All systems operational

Issues with sending messages

Resolved
Major outage
Started 1 day agoLasted 4 minutes

Affected

Fluxer API (api.fluxer.app)

Major outage from 7:07 PM to 7:11 PM

Updates
  • Postmortem
    Postmortem

    At 19:01:58 UTC, our Valkey instance was OOM-killed by the kernel.

    The pod's memory limit was set to 512 MiB — a low default carried over from initial setup — and Valkey itself had no eviction ceiling configured, so under normal application growth its working set crept past the pod's limit before the configured LRU eviction policy ever had a chance to engage. Valkey came back ~1 second later, but because it's an in-memory store, all ephemeral state (including the snowflake node-ID leases held by every API pod) was wiped on restart.

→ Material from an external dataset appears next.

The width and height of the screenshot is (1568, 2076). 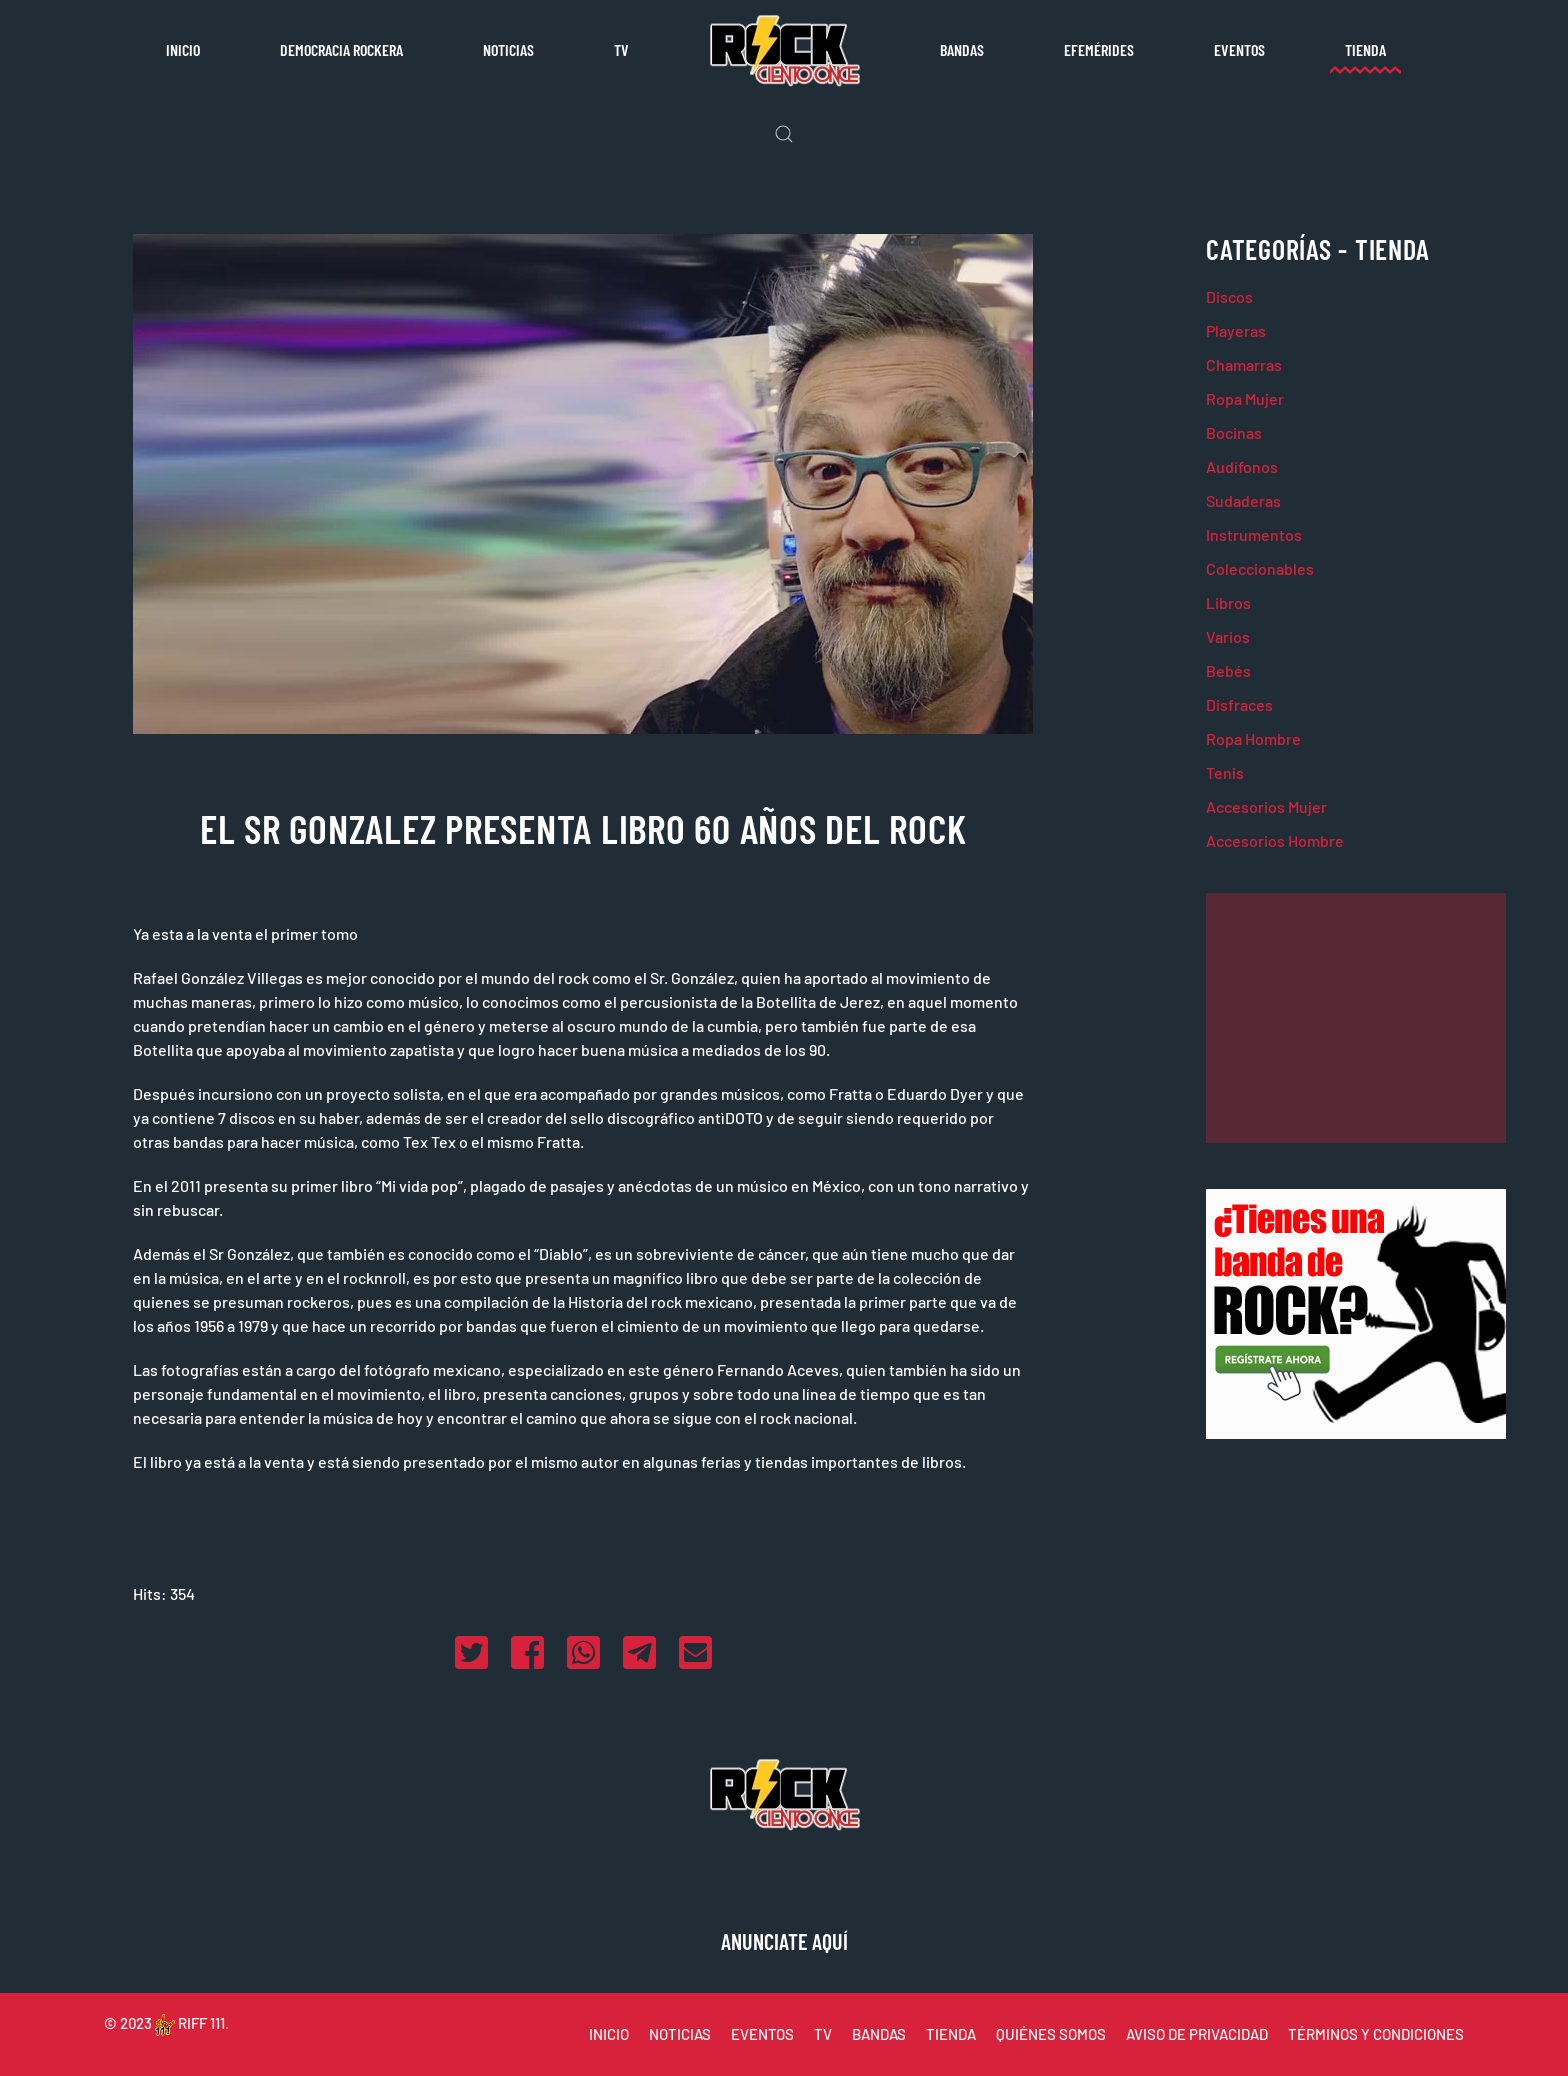 I want to click on Bandas, so click(x=962, y=49).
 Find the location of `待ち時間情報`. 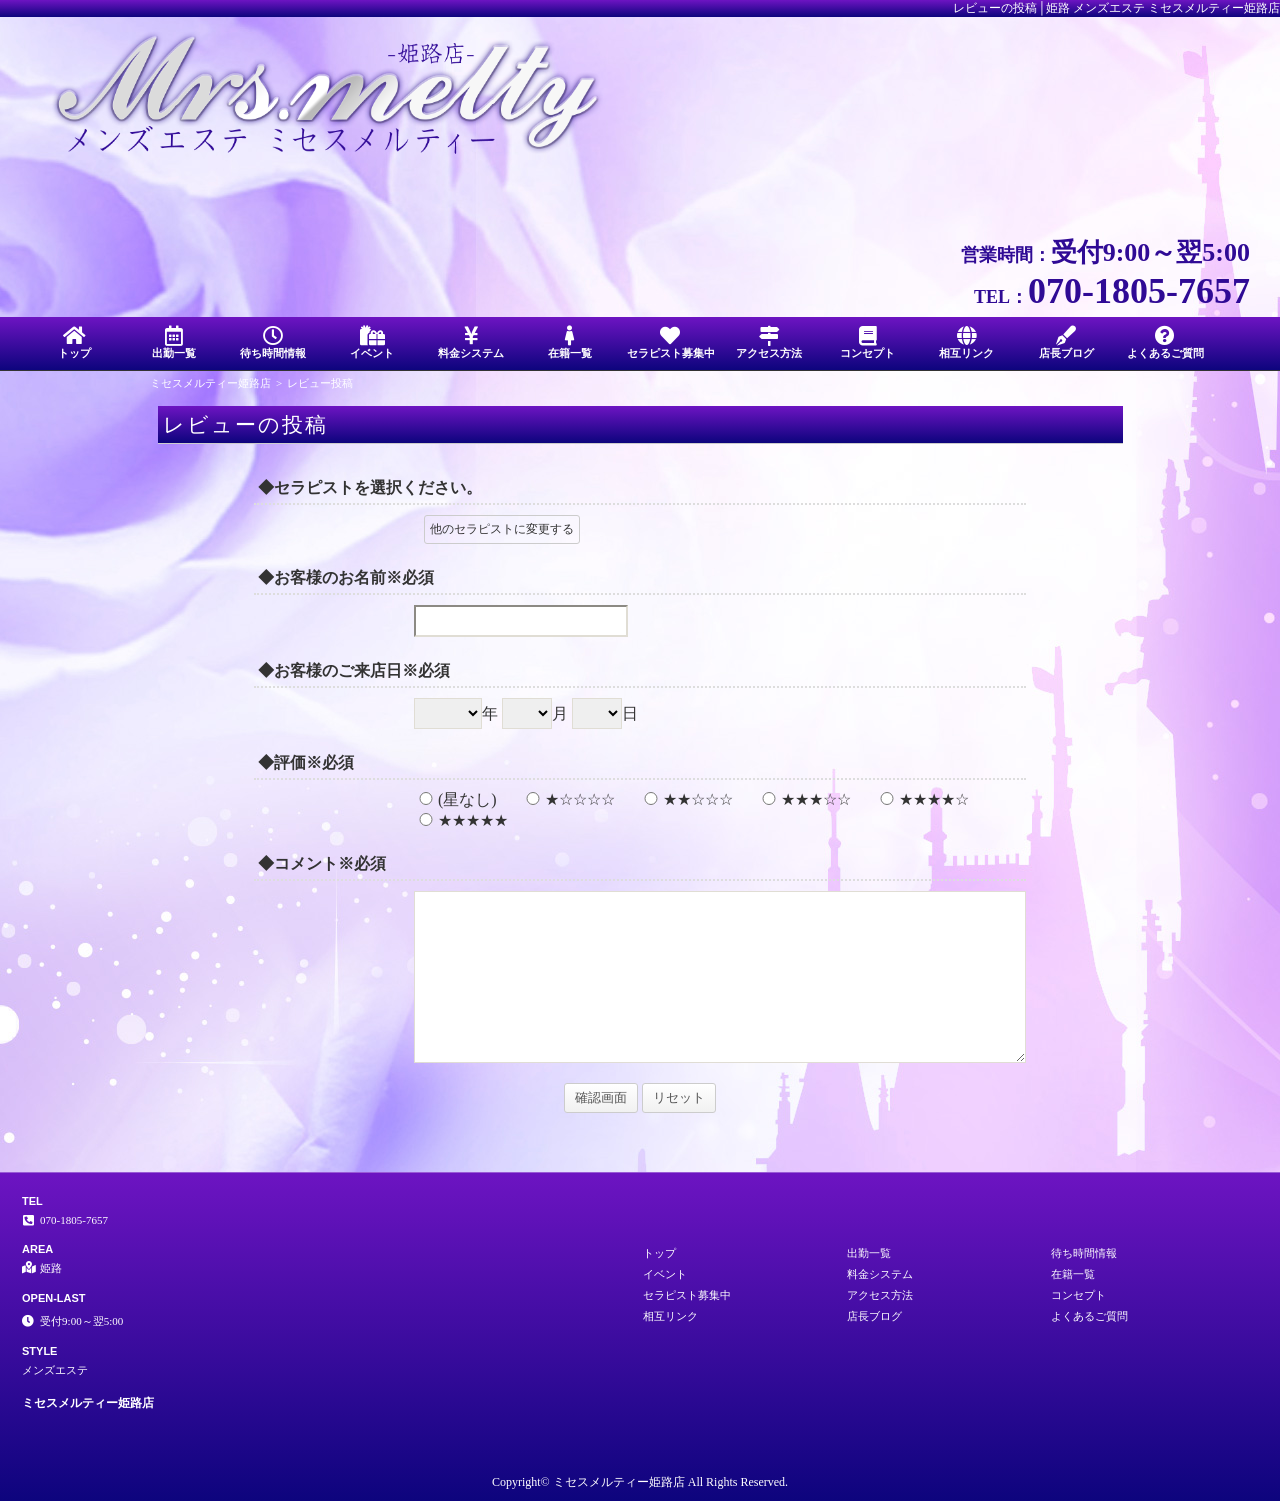 待ち時間情報 is located at coordinates (272, 342).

    Starting around 19:04:30 UTC — roughly the renewal interval after the restart — every API pod tried to renew its lease, found it gone, and treated the loss as terminal instead of recoverable. From that point until mitigation, 100% of message sends and webhook deliveries returned 500 across the fleet.

    We mitigated at ~19:09 UTC by rolling both API deployments, which let pods acquire fresh leases on startup. Total user-visible impact: ~5 minutes of fleet-wide message-send failures.

  • Resolved
    Resolved
    This incident has been resolved.
  • Investigating
    Investigating
    We are currently investigating this incident.